Of course, the industry was hedging its bets a bit in its announcement.  SIA president George Scalise noted “the semiconductor industry's growing sensitivity to macroeconomic conditions," including declining consumer confidence and pressure to reduce government spending.  But, it is the positive side of macroeconomics such as growing worldwide markets, pent up demand by businesses to replace outmoded equipment, and a rebound in traditional industries such as automotive that are driving the chip market barometer into positive territory, though some of these indicators have been dipping as of late. 

Semiconductors enable technology developments such as longer battery life in cell phones, safer automatic landing systems on airplanes, and more secure anti-lock brakes on automobiles.  They also provide the touch-screen controls that we all demand of everything from iPads to sewing machines. 

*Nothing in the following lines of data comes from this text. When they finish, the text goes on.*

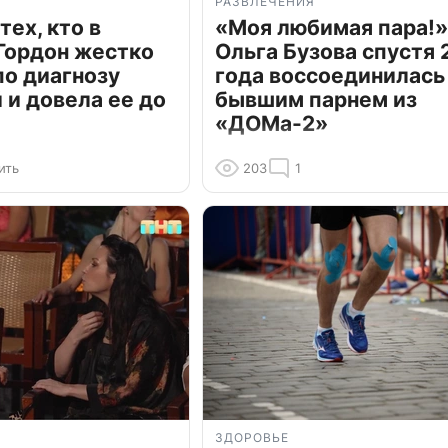
РАЗВЛЕЧЕНИЯ
тех, кто в
«Моя любимая пара!»
Гордон жестко
Ольга Бузова спустя 
по диагнозу
года воссоединилась
и довела ее до
бывшим парнем из
«ДОМа-2»
ить
203
1
ЗДОРОВЬЕ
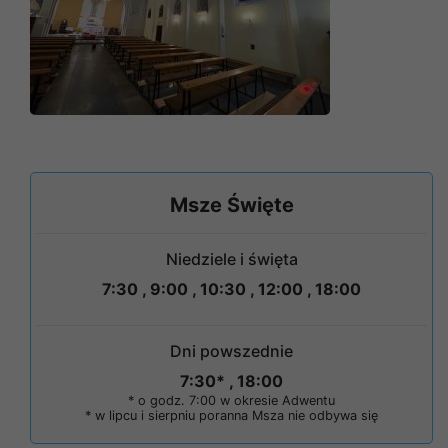
Msze Święte
Niedziele i święta
7:30 , 9:00 , 10:30 , 12:00 , 18:00
Dni powszednie
7:30* , 18:00
* o godz. 7:00 w okresie Adwentu
* w lipcu i sierpniu poranna Msza nie odbywa się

So, you might argue that what’s good for the chip industry is good for General Motors and America.  But, a robust chip industry will not bring back large numbers of jobs in the United States.  While American companies such as Intel dominate the chip market, more and more of their manufacturing has already moved overseas.  And even the U.S. based wafer fabrication facilities (known as wafer fabs) have little effect on employment numbers because they are so heavily automated. 

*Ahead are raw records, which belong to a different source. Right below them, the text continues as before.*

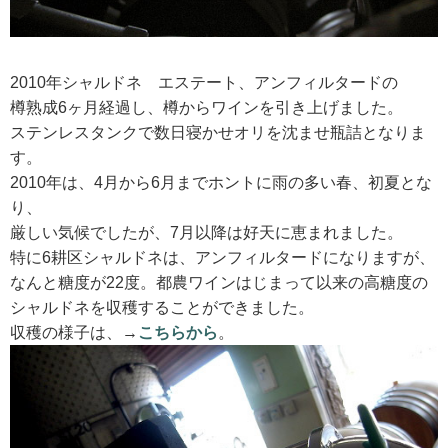
RECRUIT
求人情報
2010年シャルドネ エステート、アンフィルタードの
樽熟成6ヶ月経過し、樽からワインを引き上げました。
ステンレスタンクで数日寝かせオリを沈ませ瓶詰となりま
す。
DATA
2010年は、4月から6月までホントに雨の多い春、初夏とな
会社概要
り、
厳しい気候でしたが、7月以降は好天に恵まれました。
特に6耕区シャルドネは、アンフィルタードになりますが、
なんと糖度が22度。都農ワインはじまって以来の高糖度の
シャルドネを収穫することができました。
収穫の様子は、→
こちらから
。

In fact, the chip industry has been outsourcing its most labor-intensive work (known as packaging and testing) for decades to countries such as Malaysia and Singapore. 

So, that brings us to better news about the future over at Buck’s.  This Silicon Valley landmark is rightly known as the deal-making capital of the region, and these days, it’s a full house for breakfast.  Venture capitalists, angel investors and entrepreneurs are spinning out new ideas while they consume their yogurt and granola or Buck’s famous pancakes. 
Not too many months ago, according to owner Jamis MacNiven, “it was as bleak as it has been.”  But the business cards are flying once again at Buck’s, and new ideas, such as the Tesla electric vehicle, are in serious discussion by the elite of high-tech. 

MacNiven and his wife (who co-owns the café) have seen the high and the mighty at this unconventional watering hole:  Warren Buffett, Nicolas Sarkozy, and Michelle Pfeiffer are among the names the couple can rightfully drop.  Buck’s was one of my haunts when I worked in high-tech, and I recall a time when secret service types came in, followed by the arrival of a long, black limousine and a guy we all thought was the Prime Minister of Israel. 

What’s important about Buck’s is that it’s another sign that the Valley is humming with business development, and real money is changing hands.  Let’s hope the SIA is right and the chip market continues its boom, and that there’s a line outside of Buck’s for many months to come.